I stretch, slow and lazy, the sheet slipping down to my waist. I don’t bother covering myself. Instead, I shift just enough to let my legs fall open, my smile turning wicked.

“Is this an inspection or an invitation?”

His eyes darken—but not with heat.

“I’m not here for that,” he says, voice low. “Not yet.”

Before I can react, he grabs my ankles, yanks me forward in one smooth motion, and pulls me to the edge of the bed. My breath catches—not in fear, but because the look in his eyes isn’t playful. It’s focused. Intent.

“Tell me,” he says. “What kind of training did you do with your uncle?”

That pulls me up short. I blink. “What?”

He doesn’t let go of my leg. His grip isn’t rough, but it’s firm. Unyielding.

“Don’t play dumb, Nadya,” he says. “I’ve seen the way you move. I know you stayed abroad with your uncle. It doesn’t take much to put two and two together.”

I shake my head. “How much exactly did you find out about me?”

“Enough,” he says. “But there are gaps that I need you to fill up.”

I take a breath. “My mother’s older brother. Former military. Not the polished kind. The kind who never really came home, even after discharge. He raised me for a few years in Odessa when things with my father got…messy.”
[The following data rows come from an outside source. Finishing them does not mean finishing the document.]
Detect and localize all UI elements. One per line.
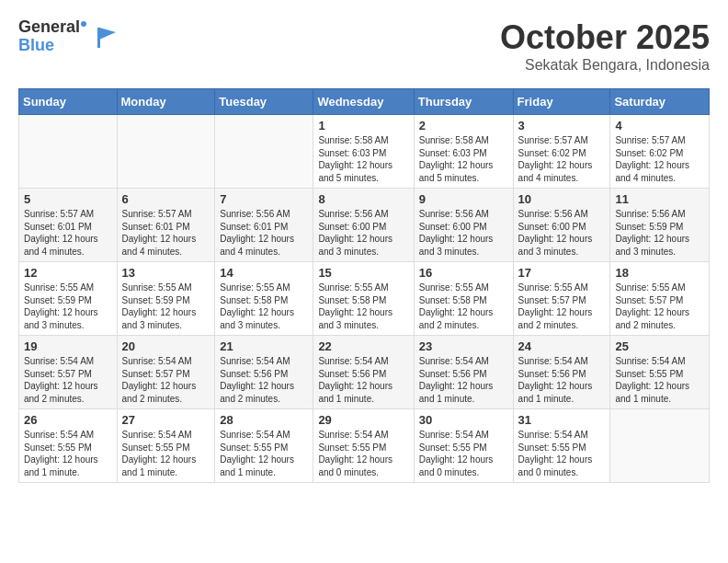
day-info: Sunrise: 5:55 AM Sunset: 5:59 PM Dayligh… <box>122 282 210 331</box>
day-info: Sunrise: 5:54 AM Sunset: 5:55 PM Dayligh… <box>419 429 508 478</box>
day-info: Sunrise: 5:58 AM Sunset: 6:03 PM Dayligh… <box>419 134 508 184</box>
calendar-cell: 5Sunrise: 5:57 AM Sunset: 6:01 PM Daylig… <box>19 189 118 262</box>
calendar-cell: 21Sunrise: 5:54 AM Sunset: 5:56 PM Dayli… <box>215 336 313 409</box>
day-number: 14 <box>220 266 308 280</box>
calendar-cell: 25Sunrise: 5:54 AM Sunset: 5:55 PM Dayli… <box>610 336 710 409</box>
calendar-header: SundayMondayTuesdayWednesdayThursdayFrid… <box>19 89 710 115</box>
day-number: 3 <box>518 119 606 132</box>
day-info: Sunrise: 5:55 AM Sunset: 5:57 PM Dayligh… <box>518 282 606 331</box>
day-number: 15 <box>318 266 408 280</box>
day-info: Sunrise: 5:55 AM Sunset: 5:58 PM Dayligh… <box>419 282 508 331</box>
day-number: 30 <box>419 413 508 427</box>
logo-general: General <box>18 18 86 37</box>
calendar-cell: 6Sunrise: 5:57 AM Sunset: 6:01 PM Daylig… <box>117 189 215 262</box>
header: General Blue October 2025 Sekatak Bengar… <box>18 18 710 74</box>
calendar-cell: 10Sunrise: 5:56 AM Sunset: 6:00 PM Dayli… <box>513 189 610 262</box>
day-info: Sunrise: 5:56 AM Sunset: 6:00 PM Dayligh… <box>419 208 508 258</box>
day-number: 19 <box>24 339 112 353</box>
day-info: Sunrise: 5:55 AM Sunset: 5:58 PM Dayligh… <box>318 282 408 331</box>
week-row-3: 19Sunrise: 5:54 AM Sunset: 5:57 PM Dayli… <box>19 336 710 409</box>
week-row-0: 1Sunrise: 5:58 AM Sunset: 6:03 PM Daylig… <box>19 115 710 189</box>
svg-marker-0 <box>99 28 116 40</box>
day-number: 29 <box>318 413 408 427</box>
day-number: 23 <box>419 339 508 353</box>
calendar-subtitle: Sekatak Bengara, Indonesia <box>500 57 710 74</box>
day-number: 31 <box>518 413 606 427</box>
day-number: 28 <box>220 413 308 427</box>
header-cell-sunday: Sunday <box>19 89 118 115</box>
day-number: 16 <box>419 266 508 280</box>
header-cell-tuesday: Tuesday <box>215 89 313 115</box>
day-info: Sunrise: 5:54 AM Sunset: 5:55 PM Dayligh… <box>318 429 408 478</box>
day-info: Sunrise: 5:57 AM Sunset: 6:01 PM Dayligh… <box>122 208 210 258</box>
day-info: Sunrise: 5:54 AM Sunset: 5:57 PM Dayligh… <box>24 355 112 405</box>
calendar-cell: 16Sunrise: 5:55 AM Sunset: 5:58 PM Dayli… <box>414 262 513 336</box>
day-number: 24 <box>518 339 606 353</box>
day-number: 27 <box>122 413 210 427</box>
title-area: October 2025 Sekatak Bengara, Indonesia <box>500 18 710 74</box>
day-number: 8 <box>318 192 408 206</box>
calendar-cell: 9Sunrise: 5:56 AM Sunset: 6:00 PM Daylig… <box>414 189 513 262</box>
day-info: Sunrise: 5:56 AM Sunset: 6:00 PM Dayligh… <box>318 208 408 258</box>
day-number: 7 <box>220 192 308 206</box>
calendar-cell: 8Sunrise: 5:56 AM Sunset: 6:00 PM Daylig… <box>313 189 414 262</box>
calendar-cell: 23Sunrise: 5:54 AM Sunset: 5:56 PM Dayli… <box>414 336 513 409</box>
day-info: Sunrise: 5:55 AM Sunset: 5:59 PM Dayligh… <box>24 282 112 331</box>
day-number: 21 <box>220 339 308 353</box>
day-number: 5 <box>24 192 112 206</box>
calendar-cell <box>19 115 118 189</box>
day-info: Sunrise: 5:54 AM Sunset: 5:56 PM Dayligh… <box>318 355 408 405</box>
day-info: Sunrise: 5:54 AM Sunset: 5:55 PM Dayligh… <box>122 429 210 478</box>
day-number: 6 <box>122 192 210 206</box>
day-info: Sunrise: 5:57 AM Sunset: 6:01 PM Dayligh… <box>24 208 112 258</box>
calendar-cell: 27Sunrise: 5:54 AM Sunset: 5:55 PM Dayli… <box>117 409 215 483</box>
calendar-cell: 1Sunrise: 5:58 AM Sunset: 6:03 PM Daylig… <box>313 115 414 189</box>
day-number: 2 <box>419 119 508 132</box>
day-info: Sunrise: 5:55 AM Sunset: 5:57 PM Dayligh… <box>615 282 704 331</box>
header-row: SundayMondayTuesdayWednesdayThursdayFrid… <box>19 89 710 115</box>
svg-rect-1 <box>97 28 100 48</box>
day-info: Sunrise: 5:54 AM Sunset: 5:56 PM Dayligh… <box>419 355 508 405</box>
day-info: Sunrise: 5:57 AM Sunset: 6:02 PM Dayligh… <box>615 134 704 184</box>
calendar-cell: 30Sunrise: 5:54 AM Sunset: 5:55 PM Dayli… <box>414 409 513 483</box>
header-cell-monday: Monday <box>117 89 215 115</box>
calendar-cell: 17Sunrise: 5:55 AM Sunset: 5:57 PM Dayli… <box>513 262 610 336</box>
day-number: 18 <box>615 266 704 280</box>
day-number: 11 <box>615 192 704 206</box>
day-number: 25 <box>615 339 704 353</box>
calendar-cell: 13Sunrise: 5:55 AM Sunset: 5:59 PM Dayli… <box>117 262 215 336</box>
day-info: Sunrise: 5:56 AM Sunset: 6:00 PM Dayligh… <box>518 208 606 258</box>
header-cell-saturday: Saturday <box>610 89 710 115</box>
day-number: 26 <box>24 413 112 427</box>
day-number: 1 <box>318 119 408 132</box>
day-info: Sunrise: 5:54 AM Sunset: 5:55 PM Dayligh… <box>220 429 308 478</box>
day-info: Sunrise: 5:54 AM Sunset: 5:55 PM Dayligh… <box>615 355 704 405</box>
calendar-cell: 3Sunrise: 5:57 AM Sunset: 6:02 PM Daylig… <box>513 115 610 189</box>
calendar-title: October 2025 <box>500 18 710 57</box>
calendar-body: 1Sunrise: 5:58 AM Sunset: 6:03 PM Daylig… <box>19 115 710 483</box>
logo-flag-icon <box>90 23 118 51</box>
calendar-cell: 26Sunrise: 5:54 AM Sunset: 5:55 PM Dayli… <box>19 409 118 483</box>
calendar-cell: 14Sunrise: 5:55 AM Sunset: 5:58 PM Dayli… <box>215 262 313 336</box>
day-info: Sunrise: 5:54 AM Sunset: 5:55 PM Dayligh… <box>518 429 606 478</box>
calendar-cell <box>117 115 215 189</box>
week-row-1: 5Sunrise: 5:57 AM Sunset: 6:01 PM Daylig… <box>19 189 710 262</box>
calendar-table: SundayMondayTuesdayWednesdayThursdayFrid… <box>18 88 710 483</box>
calendar-cell <box>215 115 313 189</box>
day-number: 20 <box>122 339 210 353</box>
day-number: 22 <box>318 339 408 353</box>
day-info: Sunrise: 5:56 AM Sunset: 6:01 PM Dayligh… <box>220 208 308 258</box>
week-row-4: 26Sunrise: 5:54 AM Sunset: 5:55 PM Dayli… <box>19 409 710 483</box>
calendar-cell: 2Sunrise: 5:58 AM Sunset: 6:03 PM Daylig… <box>414 115 513 189</box>
day-info: Sunrise: 5:56 AM Sunset: 5:59 PM Dayligh… <box>615 208 704 258</box>
calendar-cell: 19Sunrise: 5:54 AM Sunset: 5:57 PM Dayli… <box>19 336 118 409</box>
week-row-2: 12Sunrise: 5:55 AM Sunset: 5:59 PM Dayli… <box>19 262 710 336</box>
day-info: Sunrise: 5:58 AM Sunset: 6:03 PM Dayligh… <box>318 134 408 184</box>
calendar-cell: 7Sunrise: 5:56 AM Sunset: 6:01 PM Daylig… <box>215 189 313 262</box>
calendar-cell: 11Sunrise: 5:56 AM Sunset: 5:59 PM Dayli… <box>610 189 710 262</box>
calendar-cell: 29Sunrise: 5:54 AM Sunset: 5:55 PM Dayli… <box>313 409 414 483</box>
calendar-cell: 28Sunrise: 5:54 AM Sunset: 5:55 PM Dayli… <box>215 409 313 483</box>
header-cell-wednesday: Wednesday <box>313 89 414 115</box>
calendar-cell: 24Sunrise: 5:54 AM Sunset: 5:56 PM Dayli… <box>513 336 610 409</box>
calendar-cell: 18Sunrise: 5:55 AM Sunset: 5:57 PM Dayli… <box>610 262 710 336</box>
Konstantin watches me, silent. His thumb rubs a slow circle against my ankle.

“By thirteen he had me learning throws, joint locks, break-falls. Krav Maga forms, mostly.” I pause, trying to read whether this is enough. It isn’t.

“He drilled situational awareness into my skull—blind-corner checks, mirror angles, entries and exits. By sixteen I was picking locks and breaking them, field-stripping pistols blindfolded inunder a minute. Hand-to-hand every morning, blade work every night.”

Konstantin’s eyes narrow, absorbing each word. “Weapons?”